Content starts
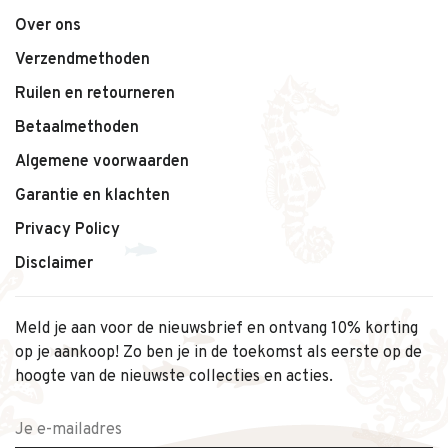
Over ons
Verzendmethoden
Ruilen en retourneren
Betaalmethoden
Algemene voorwaarden
Garantie en klachten
Privacy Policy
Disclaimer
Meld je aan voor de nieuwsbrief en ontvang 10% korting
op je aankoop! Zo ben je in de toekomst als eerste op de
hoogte van de nieuwste collecties en acties.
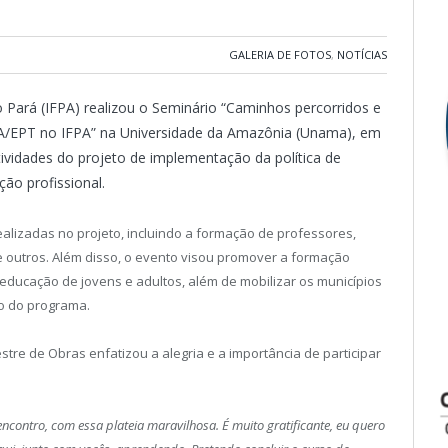
GALERIA DE FOTOS
,
NOTÍCIAS
do Pará (IFPA) realizou o Seminário “Caminhos percorridos e
EJA/EPT no IFPA” na Universidade da Amazônia (Unama), em
vidades do projeto de implementação da política de
ão profissional.
ealizadas no projeto, incluindo a formação de professores,
e outros. Além disso, o evento visou promover a formação
educação de jovens e adultos, além de mobilizar os municípios
o do programa.
re de Obras enfatizou a alegria e a importância de participar
encontro, com essa plateia maravilhosa. É muito gratificante, eu quero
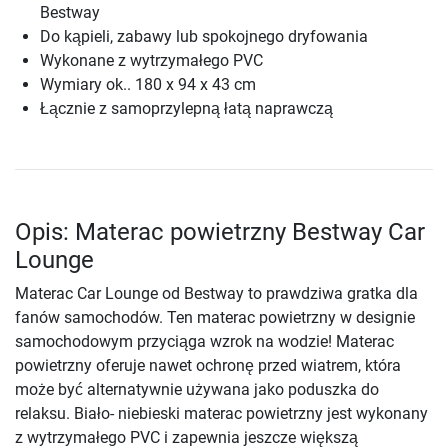
Bestway
Do kąpieli, zabawy lub spokojnego dryfowania
Wykonane z wytrzymałego PVC
Wymiary ok.. 180 x 94 x 43 cm
Łącznie z samoprzylepną łatą naprawczą
Opis: Materac powietrzny Bestway Car
Lounge
Materac Car Lounge od Bestway to prawdziwa gratka dla
fanów samochodów. Ten materac powietrzny w designie
samochodowym przyciąga wzrok na wodzie! Materac
powietrzny oferuje nawet ochronę przed wiatrem, która
może być alternatywnie używana jako poduszka do
relaksu. Biało- niebieski materac powietrzny jest wykonany
z wytrzymałego PVC i zapewnia jeszcze większą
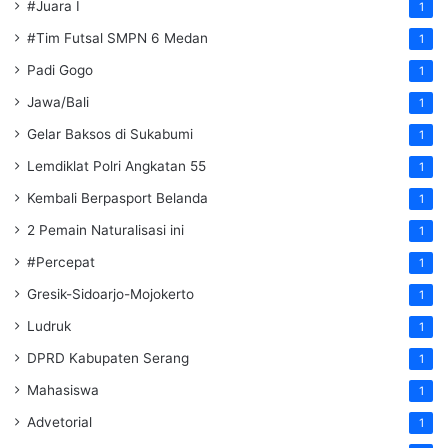
#Juara I
1
#Tim Futsal SMPN 6 Medan
1
Padi Gogo
1
Jawa/Bali
1
Gelar Baksos di Sukabumi
1
Lemdiklat Polri Angkatan 55
1
Kembali Berpasport Belanda
1
2 Pemain Naturalisasi ini
1
#Percepat
1
Gresik-Sidoarjo-Mojokerto
1
Ludruk
1
DPRD Kabupaten Serang
1
Mahasiswa
1
Advetorial
1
Content ends
§ **WHAT THE EXERCISE ASKS**:
Please print each of the records word for word, keeping the pictures out.

§ **OUTPUT FOR THIS EXERCISE**:
Over ons
Verzendmethoden
Ruilen en retourneren
Betaalmethoden
Algemene voorwaarden
Garantie en klachten
Privacy Policy
Disclaimer
Meld je aan voor de nieuwsbrief en ontvang 10% korting
op je aankoop! Zo ben je in de toekomst als eerste op de
hoogte van de nieuwste collecties en acties.
GALERIA DE FOTOS
,
NOTÍCIAS
do Pará (IFPA) realizou o Seminário “Caminhos percorridos e
EJA/EPT no IFPA” na Universidade da Amazônia (Unama), em
vidades do projeto de implementação da política de
ão profissional.
ealizadas no projeto, incluindo a formação de professores,
e outros. Além disso, o evento visou promover a formação
educação de jovens e adultos, além de mobilizar os municípios
o do programa.
re de Obras enfatizou a alegria e a importância de participar
encontro, com essa plateia maravilhosa. É muito gratificante, eu quero
Bestway
Do kąpieli, zabawy lub spokojnego dryfowania
Wykonane z wytrzymałego PVC
Wymiary ok.. 180 x 94 x 43 cm
Łącznie z samoprzylepną łatą naprawczą
Opis: Materac powietrzny Bestway Car
Lounge
Materac Car Lounge od Bestway to prawdziwa gratka dla
fanów samochodów. Ten materac powietrzny w designie
samochodowym przyciąga wzrok na wodzie! Materac
powietrzny oferuje nawet ochronę przed wiatrem, która
może być alternatywnie używana jako poduszka do
relaksu. Biało- niebieski materac powietrzny jest wykonany
z wytrzymałego PVC i zapewnia jeszcze większą
#Juara I
1
#Tim Futsal SMPN 6 Medan
1
Padi Gogo
1
Jawa/Bali
1
Gelar Baksos di Sukabumi
1
Lemdiklat Polri Angkatan 55
1
Kembali Berpasport Belanda
1
2 Pemain Naturalisasi ini
1
#Percepat
1
Gresik-Sidoarjo-Mojokerto
1
Ludruk
1
DPRD Kabupaten Serang
1
Mahasiswa
1
Advetorial
1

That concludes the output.